#### Work to be completed:
Every entry in the data that follows should come back exactly, pictures aside.

(Bounding box prediction data)

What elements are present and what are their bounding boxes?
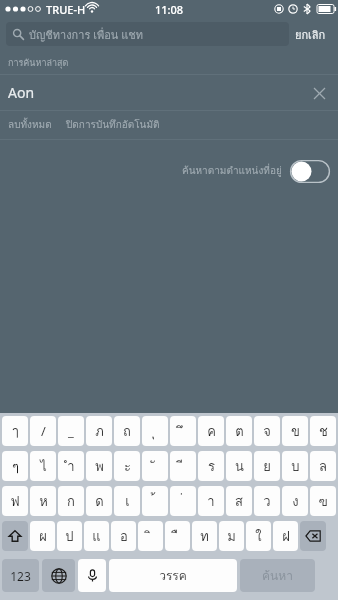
button[interactable]: อ — [111, 521, 136, 551]
staticText: ๅ — [12, 421, 19, 442]
button[interactable]: Aon — [0, 75, 338, 110]
button[interactable]: ำ — [58, 451, 84, 481]
button[interactable]: ฝ — [273, 521, 298, 551]
other: Location toggle — [290, 160, 330, 183]
staticText: ฃ — [318, 491, 328, 512]
button[interactable]: ี — [170, 451, 196, 481]
button[interactable]: แ — [84, 521, 109, 551]
button[interactable]: ร — [198, 451, 224, 481]
staticText: ๆ — [12, 456, 19, 477]
staticText: ห — [39, 491, 48, 512]
button[interactable]: ใ — [246, 521, 271, 551]
staticText: / — [41, 422, 46, 440]
button[interactable]: บัญชีทางการ เพื่อน แชท — [6, 22, 289, 46]
staticText: จ — [263, 421, 271, 442]
staticText: ด — [95, 491, 104, 512]
staticText: ก — [67, 491, 75, 512]
staticText: อ — [120, 526, 128, 547]
button[interactable]: ค้นหาตามตำแหน่งที่อยู่ — [0, 140, 338, 202]
button[interactable]: ั — [142, 451, 168, 481]
button[interactable]: ม — [219, 521, 244, 551]
button[interactable]: จ — [254, 416, 280, 446]
staticText: การค้นหาล่าสุด — [8, 56, 69, 70]
staticText: ท — [200, 526, 209, 547]
button[interactable]: Shift — [2, 521, 28, 551]
button[interactable]: ก — [58, 486, 84, 516]
staticText: วรรค — [159, 566, 187, 585]
staticText: แ — [92, 526, 101, 547]
button[interactable]: า — [198, 486, 224, 516]
button[interactable]: ้ — [142, 486, 168, 516]
staticText: Aon — [8, 83, 35, 102]
staticText: ฟ — [10, 491, 20, 512]
button[interactable]: ห — [30, 486, 56, 516]
button[interactable]: ท — [192, 521, 217, 551]
button[interactable]: ิ — [138, 521, 163, 551]
staticText: ยกเลิก — [295, 26, 326, 43]
button[interactable]: ไ — [30, 451, 56, 481]
button[interactable]: ช — [310, 416, 336, 446]
button[interactable]: 123 — [2, 559, 39, 592]
button[interactable]: ย — [254, 451, 280, 481]
button[interactable]: เ — [114, 486, 140, 516]
button[interactable]: ่ — [170, 486, 196, 516]
button[interactable]: ค — [198, 416, 224, 446]
button[interactable]: ๅ — [2, 416, 28, 446]
button[interactable]: ๆ — [2, 451, 28, 481]
staticText: ย — [263, 456, 271, 477]
staticText: TRUE-H — [46, 2, 86, 17]
button[interactable]: ข — [282, 416, 308, 446]
button[interactable]: Voice input — [78, 559, 106, 592]
button[interactable]: ป — [57, 521, 82, 551]
staticText: ะ — [124, 456, 131, 477]
button[interactable]: ล — [310, 451, 336, 481]
button[interactable]: ถ — [114, 416, 140, 446]
staticText: ไ — [40, 456, 47, 477]
button[interactable]: ผ — [30, 521, 55, 551]
staticText: บัญชีทางการ เพื่อน แชท — [29, 26, 144, 43]
staticText: ต — [235, 421, 244, 442]
staticText: พ — [95, 456, 104, 477]
button[interactable]: ภ — [86, 416, 112, 446]
staticText: ม — [227, 526, 236, 547]
staticText: 123 — [10, 568, 31, 584]
button[interactable]: วรรค — [109, 559, 237, 592]
button[interactable]: ส — [226, 486, 252, 516]
staticText: ลบทั้งหมด — [8, 117, 52, 133]
button[interactable]: / — [30, 416, 56, 446]
button[interactable]: พ — [86, 451, 112, 481]
button[interactable]: Backspace — [300, 521, 326, 551]
staticText: ถ — [123, 421, 131, 442]
staticText: ผ — [39, 526, 47, 547]
button[interactable]: ุ — [142, 416, 168, 446]
staticText: ส — [235, 491, 243, 512]
button[interactable]: Remove Aon — [308, 82, 330, 104]
button[interactable]: ง — [282, 486, 308, 516]
button[interactable]: ปิดการบันทึกอัตโนมัติ — [60, 112, 166, 138]
staticText: บ — [291, 456, 300, 477]
staticText: 11:08 — [155, 2, 184, 17]
staticText: ข — [291, 421, 300, 442]
button[interactable]: _ — [58, 416, 84, 446]
button[interactable]: น — [226, 451, 252, 481]
button[interactable]: ต — [226, 416, 252, 446]
button[interactable]: ว — [254, 486, 280, 516]
button[interactable]: ะ — [114, 451, 140, 481]
staticText: ว — [263, 491, 271, 512]
button[interactable]: ึ — [170, 416, 196, 446]
button[interactable]: ยกเลิก — [289, 22, 332, 47]
button[interactable]: ฟ — [2, 486, 28, 516]
staticText: ล — [319, 456, 327, 477]
button[interactable]: ฃ — [310, 486, 336, 516]
staticText: า — [207, 491, 215, 512]
button[interactable]: ื — [165, 521, 190, 551]
button[interactable]: ลบทั้งหมด — [0, 112, 60, 138]
button[interactable]: Change keyboard — [42, 559, 75, 592]
staticText: ป — [65, 526, 74, 547]
button[interactable]: ด — [86, 486, 112, 516]
staticText: ค้นหาตามตำแหน่งที่อยู่ — [182, 163, 282, 179]
button[interactable]: ค้นหา — [240, 559, 315, 592]
staticText: ง — [292, 491, 299, 512]
button[interactable]: บ — [282, 451, 308, 481]
staticText: ใ — [255, 526, 262, 547]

#### Response:
What elements are present and what are their bounding boxes?
button[interactable]: อ — [111, 521, 136, 551]
staticText: ๅ — [12, 421, 19, 442]
button[interactable]: Aon — [0, 75, 338, 110]
button[interactable]: ำ — [58, 451, 84, 481]
button[interactable]: ฝ — [273, 521, 298, 551]
other: Location toggle — [290, 160, 330, 183]
staticText: ฃ — [318, 491, 328, 512]
button[interactable]: ี — [170, 451, 196, 481]
button[interactable]: แ — [84, 521, 109, 551]
button[interactable]: ร — [198, 451, 224, 481]
staticText: ๆ — [12, 456, 19, 477]
staticText: ห — [39, 491, 48, 512]
button[interactable]: ใ — [246, 521, 271, 551]
staticText: / — [41, 422, 46, 440]
button[interactable]: บัญชีทางการ เพื่อน แชท — [6, 22, 289, 46]
staticText: จ — [263, 421, 271, 442]
staticText: ด — [95, 491, 104, 512]
staticText: ก — [67, 491, 75, 512]
staticText: อ — [120, 526, 128, 547]
button[interactable]: ค้นหาตามตำแหน่งที่อยู่ — [0, 140, 338, 202]
button[interactable]: ั — [142, 451, 168, 481]
button[interactable]: ม — [219, 521, 244, 551]
button[interactable]: จ — [254, 416, 280, 446]
staticText: การค้นหาล่าสุด — [8, 56, 69, 70]
staticText: ท — [200, 526, 209, 547]
button[interactable]: Shift — [2, 521, 28, 551]
button[interactable]: ก — [58, 486, 84, 516]
staticText: วรรค — [159, 566, 187, 585]
staticText: แ — [92, 526, 101, 547]
button[interactable]: า — [198, 486, 224, 516]
button[interactable]: ้ — [142, 486, 168, 516]
staticText: Aon — [8, 83, 35, 102]
staticText: ฟ — [10, 491, 20, 512]
button[interactable]: ห — [30, 486, 56, 516]
button[interactable]: ท — [192, 521, 217, 551]
button[interactable]: ิ — [138, 521, 163, 551]
staticText: ยกเลิก — [295, 26, 326, 43]
button[interactable]: ไ — [30, 451, 56, 481]
button[interactable]: ช — [310, 416, 336, 446]
button[interactable]: 123 — [2, 559, 39, 592]
button[interactable]: ย — [254, 451, 280, 481]
button[interactable]: เ — [114, 486, 140, 516]
button[interactable]: ่ — [170, 486, 196, 516]
button[interactable]: ค — [198, 416, 224, 446]
button[interactable]: ๅ — [2, 416, 28, 446]
button[interactable]: ๆ — [2, 451, 28, 481]
staticText: ย — [263, 456, 271, 477]
staticText: TRUE-H — [46, 2, 86, 17]
button[interactable]: ข — [282, 416, 308, 446]
button[interactable]: Voice input — [78, 559, 106, 592]
button[interactable]: ป — [57, 521, 82, 551]
staticText: ะ — [124, 456, 131, 477]
button[interactable]: ล — [310, 451, 336, 481]
button[interactable]: ถ — [114, 416, 140, 446]
staticText: ไ — [40, 456, 47, 477]
button[interactable]: ผ — [30, 521, 55, 551]
staticText: บัญชีทางการ เพื่อน แชท — [29, 26, 144, 43]
staticText: ต — [235, 421, 244, 442]
staticText: พ — [95, 456, 104, 477]
button[interactable]: ภ — [86, 416, 112, 446]
staticText: ม — [227, 526, 236, 547]
staticText: 123 — [10, 568, 31, 584]
button[interactable]: วรรค — [109, 559, 237, 592]
button[interactable]: ส — [226, 486, 252, 516]
staticText: ลบทั้งหมด — [8, 117, 52, 133]
button[interactable]: / — [30, 416, 56, 446]
button[interactable]: พ — [86, 451, 112, 481]
button[interactable]: Backspace — [300, 521, 326, 551]
staticText: ถ — [123, 421, 131, 442]
staticText: ผ — [39, 526, 47, 547]
button[interactable]: ุ — [142, 416, 168, 446]
staticText: ส — [235, 491, 243, 512]
button[interactable]: Remove Aon — [308, 82, 330, 104]
button[interactable]: ง — [282, 486, 308, 516]
button[interactable]: ปิดการบันทึกอัตโนมัติ — [60, 112, 166, 138]
staticText: บ — [291, 456, 300, 477]
staticText: 11:08 — [155, 2, 184, 17]
staticText: ข — [291, 421, 300, 442]
button[interactable]: _ — [58, 416, 84, 446]
button[interactable]: น — [226, 451, 252, 481]
button[interactable]: ต — [226, 416, 252, 446]
button[interactable]: ว — [254, 486, 280, 516]
button[interactable]: ะ — [114, 451, 140, 481]
staticText: ว — [263, 491, 271, 512]
button[interactable]: ึ — [170, 416, 196, 446]
button[interactable]: ยกเลิก — [289, 22, 332, 47]
button[interactable]: ฟ — [2, 486, 28, 516]
staticText: ล — [319, 456, 327, 477]
button[interactable]: ฃ — [310, 486, 336, 516]
staticText: า — [207, 491, 215, 512]
button[interactable]: ื — [165, 521, 190, 551]
button[interactable]: ลบทั้งหมด — [0, 112, 60, 138]
button[interactable]: Change keyboard — [42, 559, 75, 592]
staticText: ป — [65, 526, 74, 547]
button[interactable]: ด — [86, 486, 112, 516]
staticText: ค้นหาตามตำแหน่งที่อยู่ — [182, 163, 282, 179]
button[interactable]: ค้นหา — [240, 559, 315, 592]
staticText: ง — [292, 491, 299, 512]
button[interactable]: บ — [282, 451, 308, 481]
staticText: ใ — [255, 526, 262, 547]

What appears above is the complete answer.